D’une façon plus diffuse, certaines évolutions trouvent un reflet dans la sanction civile. Ainsi la licéité des actes de l’employeur est parfois regardée à l’aune d’une exigence de transparence comme en témoigne la jurisprudence sur le défaut des mentions obligatoires devant figurer sur le contrat à durée déterminée. La sanction civile de la méconnaissance de ces règles suggère, au-delà de l’obligation d’information, une exigence de transparence. L’opacité des termes du contrat de travail se voit ainsi sanctionnée de façon radicale : l’irrégularité du contrat Sont en jeu non seulement l’information du salarié mais encore l’encadrement des prérogatives de l’employeur afin de limiter les risques d’arbitraire dans leur exercice.
Sur un autre plan, la sanction civile éclaire certains aspects de la complexité et de la singularité du droit du travail, en particulier sa double dimension, individuelle et collective. Or la sanction met à jour les rapports qui se nouent dans cette branche du droit entre l’individuel et le collectif, soit qu’elle permette une conciliation entre ces deux dimensions, soit qu’elle contribue au contraire à obscurcir leurs rapports.
Ainsi l’inopposabilité au salarié de la clause conventionnelle instituant un préavis de grève constitue le mécanisme à travers lequel sont articulés la titularité individuelle du droit de grève et les conditions d’exercice collectif de ce droit.

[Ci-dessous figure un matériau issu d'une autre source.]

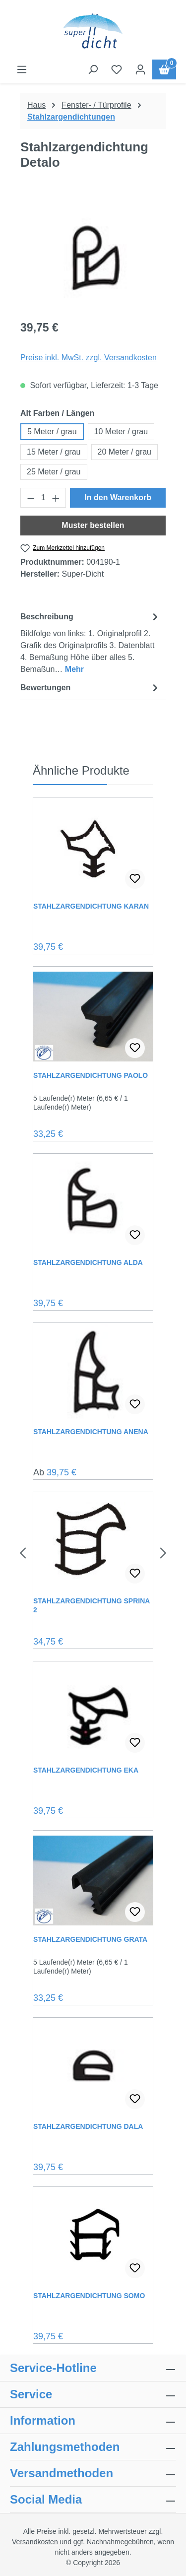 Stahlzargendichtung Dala (88, 2126)
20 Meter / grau (125, 452)
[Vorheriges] (22, 1553)
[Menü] (22, 69)
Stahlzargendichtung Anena (90, 1432)
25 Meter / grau (54, 471)
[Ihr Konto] (140, 69)
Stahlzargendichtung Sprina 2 (91, 1605)
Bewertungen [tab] (90, 687)
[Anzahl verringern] (30, 498)
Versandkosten (35, 2542)
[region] (93, 255)
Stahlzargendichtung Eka (85, 1770)
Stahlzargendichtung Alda (88, 1262)
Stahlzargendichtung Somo (89, 2296)
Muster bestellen (93, 525)
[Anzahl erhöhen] (56, 498)
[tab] (90, 642)
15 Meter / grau (54, 452)
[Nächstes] (163, 1553)
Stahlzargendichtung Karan (91, 906)
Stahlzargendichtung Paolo (90, 1075)
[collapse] (170, 2447)
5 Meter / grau (52, 431)
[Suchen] (93, 69)
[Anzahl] (43, 498)
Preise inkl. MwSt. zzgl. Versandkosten (88, 357)
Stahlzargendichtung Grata (90, 1939)
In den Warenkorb (117, 497)
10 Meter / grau (121, 431) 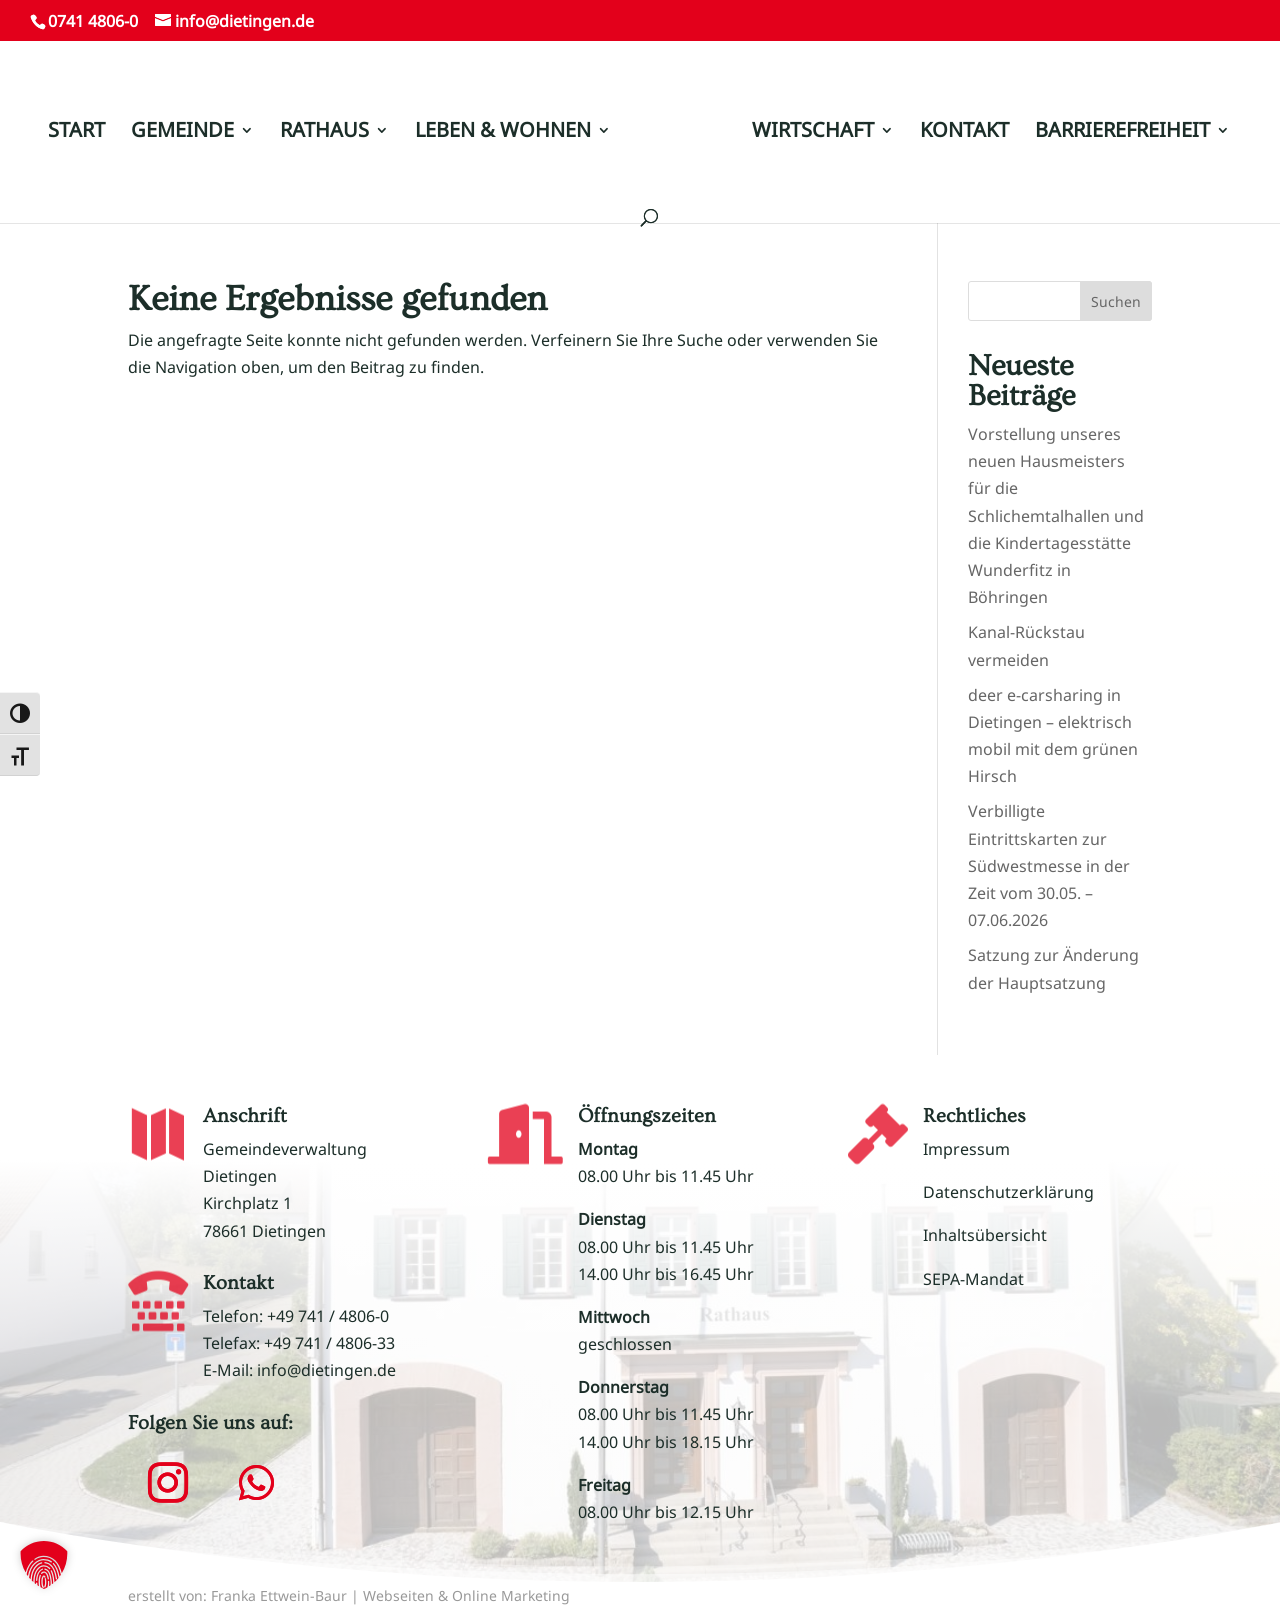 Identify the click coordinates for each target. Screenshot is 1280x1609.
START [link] (76, 133)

A l’inverse les réformes successives du droit du licenciement collectif pour motif économique depuis 2013 ont particulièrement obscurci les relations entre ces deux dimensions. Ont surgi des interrogations procédurales – qui peut agir, devant quelle juridiction, sur quel objet ? – mais aussi sur le point de départ de la prescription des différentes actions comme sur les conséquences des irrégularités entachant la procédure collective sur la régularité du licenciement (not. C. trav., art. L1235-11 et L1235-16), qui soulignent l’absence d’articulation entre l’individuel et le collectif en la matière.
Si l’on admet que, par-delà l’ambivalence du droit du travail, les règles qui ordonnent les relations de travail ont vocation à protéger le salarié, à corriger l’inégalité intrinsèque des parties, alors est en jeu la question de la protection de ses droits. Et si ces règles fondent et garantissent un certain équilibre, leur transgression le rompt brutalement. Plus qu’un instrument de satisfaction des intérêts privés, la sanction civile s’affirme ainsi comme le garant d’une certaine intégrité de l’ordre juridique dont le juge constitue la figure emblématique. Lorsque cet ordre est atteint par un acte ou une situation illicite, reconnaître et caractériser la nature et le degré de l’illicéité fait figure d’exigence fondamentale tant au regard de l’ordre juridique lui-même que de l’atteinte portée aux droits du salarié. En saisissant dans toutes ses dimensions la transgression de la règle, l’ordre juridique redonne à cette dernière toute son intensité.